É justamente na capital do Amazonas que se concentra o maior número de haitianos: 3,2 mil, a maioria mantida também pelas igrejas e comerciantes locais. Também há haitianos vivendo em Rio Branco (AC), Porto Velho (RO) e São Paulo (SP). Em todo o país, 3.274 já requereram visto de permanência e 1,3 mil receberam.

Calamidade pública
A pobreza e a miséria que, historicamente, colocam o Haiti no último lugar do ranking de desenvolvimento da América Latina e Caribe dificultam a reconstrução do país, após o terremoto de 2010, que afetou a vida de 3 milhões de haitianos e matou, de imediato, 222 mil pessoas.

“O terremoto foi terrível, mas o país já era miserável antes dele. Outros países que passam por catástrofes naturais, como Chile, conseguem se recuperar. Mas o Haiti, não”, justifica o representante do Alto Comissariado das Nações Unidas para Refugiados, Andrés Ramirez.

Segundo ele, hoje, passados quase dois anos, o Haiti continua sofrendo os efeitos da catástrofe. “Cerca de 300 mil casas foram destruídas. Mais de um milhão de pessoas continuam vivendo em acampamentos, em condições muito precárias. Por isso, o surto de cólera no país”, afirma.

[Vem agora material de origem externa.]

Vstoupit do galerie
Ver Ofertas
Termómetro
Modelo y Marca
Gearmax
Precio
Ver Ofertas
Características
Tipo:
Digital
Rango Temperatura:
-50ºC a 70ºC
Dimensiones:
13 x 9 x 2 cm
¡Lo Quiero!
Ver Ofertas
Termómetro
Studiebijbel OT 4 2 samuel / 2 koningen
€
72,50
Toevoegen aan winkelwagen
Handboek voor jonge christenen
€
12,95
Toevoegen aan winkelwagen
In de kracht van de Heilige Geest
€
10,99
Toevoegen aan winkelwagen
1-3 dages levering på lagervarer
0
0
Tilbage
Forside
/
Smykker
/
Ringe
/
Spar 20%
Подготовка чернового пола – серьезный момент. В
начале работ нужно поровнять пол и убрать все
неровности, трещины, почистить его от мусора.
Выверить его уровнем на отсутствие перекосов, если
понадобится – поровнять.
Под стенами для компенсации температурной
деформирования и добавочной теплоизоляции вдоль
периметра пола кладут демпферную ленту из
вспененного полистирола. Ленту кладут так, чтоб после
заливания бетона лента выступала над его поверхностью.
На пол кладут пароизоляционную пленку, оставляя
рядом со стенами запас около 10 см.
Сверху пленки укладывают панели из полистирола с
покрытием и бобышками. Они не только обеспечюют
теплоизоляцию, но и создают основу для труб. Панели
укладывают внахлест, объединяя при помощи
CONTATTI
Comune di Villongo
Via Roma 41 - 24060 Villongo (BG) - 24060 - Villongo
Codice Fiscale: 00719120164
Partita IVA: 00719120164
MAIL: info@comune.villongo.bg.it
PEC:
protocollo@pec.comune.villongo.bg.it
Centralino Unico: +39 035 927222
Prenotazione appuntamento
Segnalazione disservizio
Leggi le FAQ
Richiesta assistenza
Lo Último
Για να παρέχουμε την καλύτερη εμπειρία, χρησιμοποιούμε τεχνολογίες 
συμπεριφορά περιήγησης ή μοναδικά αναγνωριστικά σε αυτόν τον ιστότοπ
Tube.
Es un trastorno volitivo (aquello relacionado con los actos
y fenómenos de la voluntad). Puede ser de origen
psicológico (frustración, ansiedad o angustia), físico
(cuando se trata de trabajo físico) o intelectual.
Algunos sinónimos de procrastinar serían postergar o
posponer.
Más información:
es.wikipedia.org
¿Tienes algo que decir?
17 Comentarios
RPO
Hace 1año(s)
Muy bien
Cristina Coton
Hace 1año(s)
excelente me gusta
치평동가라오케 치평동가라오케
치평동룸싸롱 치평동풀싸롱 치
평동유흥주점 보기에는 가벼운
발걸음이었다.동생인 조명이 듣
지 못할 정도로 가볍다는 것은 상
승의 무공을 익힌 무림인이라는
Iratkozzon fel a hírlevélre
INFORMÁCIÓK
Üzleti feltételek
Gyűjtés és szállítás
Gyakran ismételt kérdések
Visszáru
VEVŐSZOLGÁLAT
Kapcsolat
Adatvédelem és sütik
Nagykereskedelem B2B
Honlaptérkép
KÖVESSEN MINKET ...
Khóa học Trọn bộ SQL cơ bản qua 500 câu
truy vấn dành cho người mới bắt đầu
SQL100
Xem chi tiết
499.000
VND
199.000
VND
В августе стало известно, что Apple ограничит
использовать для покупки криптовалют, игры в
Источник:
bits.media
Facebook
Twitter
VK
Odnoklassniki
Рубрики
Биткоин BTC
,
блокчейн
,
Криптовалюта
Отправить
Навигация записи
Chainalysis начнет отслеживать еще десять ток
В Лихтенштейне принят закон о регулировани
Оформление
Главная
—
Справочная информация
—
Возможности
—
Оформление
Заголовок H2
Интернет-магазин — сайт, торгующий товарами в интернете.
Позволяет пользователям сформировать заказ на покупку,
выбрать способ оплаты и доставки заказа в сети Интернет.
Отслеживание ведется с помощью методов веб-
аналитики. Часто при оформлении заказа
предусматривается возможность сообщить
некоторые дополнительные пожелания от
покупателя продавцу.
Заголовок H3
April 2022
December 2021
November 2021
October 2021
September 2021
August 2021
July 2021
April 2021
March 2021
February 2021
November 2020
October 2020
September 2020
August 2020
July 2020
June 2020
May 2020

Além disso, a violência vitima, principalmente, as mulheres. “A incidência de gravidez nos acampamentos aumentou de 4% para 12%, principalmente devido aos estupros que ocorrem durante à noite, em função das deficiências de iluminação”, denuncia.

Andrés Rmirez relata que a violência sexual e de gênero tem justificado, inclusive, que outros países aceitem receber os haitianos como refugiados. “Os números são modestos, mas já há 57 na Argentina, 146 no Peru e um no Chile”.

É neste contexto que os haitianos decidem deixar o país. As famílias mais abastados se organizam e enviam alguns membros pra os Estados Unidos. As de menor poder aquisitivo, agora, têm a alternativa de tentar o Brasil, que exige menos recursos e é mais seguro. Nos Estados Unidos, se descobertos, os ilegais são deportados para seus países de origem.

“A maior parte dos imigrantes ilegais haitianos é muito bem qualificada, justamente para conseguir emprego e ajudar a sustentar os que ficaram no Haiti”, diz o presidente do Comitê Nacional para Refugiados (Conare), Luiz Paulo Teles Barreto, também secretário-executivo do Ministério de Justiça.

O Brasil é ume referência também por liderar, desde 2004, as forças de paz das Nações Unidas que atuam no Haiti. O ministério da Defesa diz que as tropas brasileiras vão deixar aquele país a partir de março de 2012.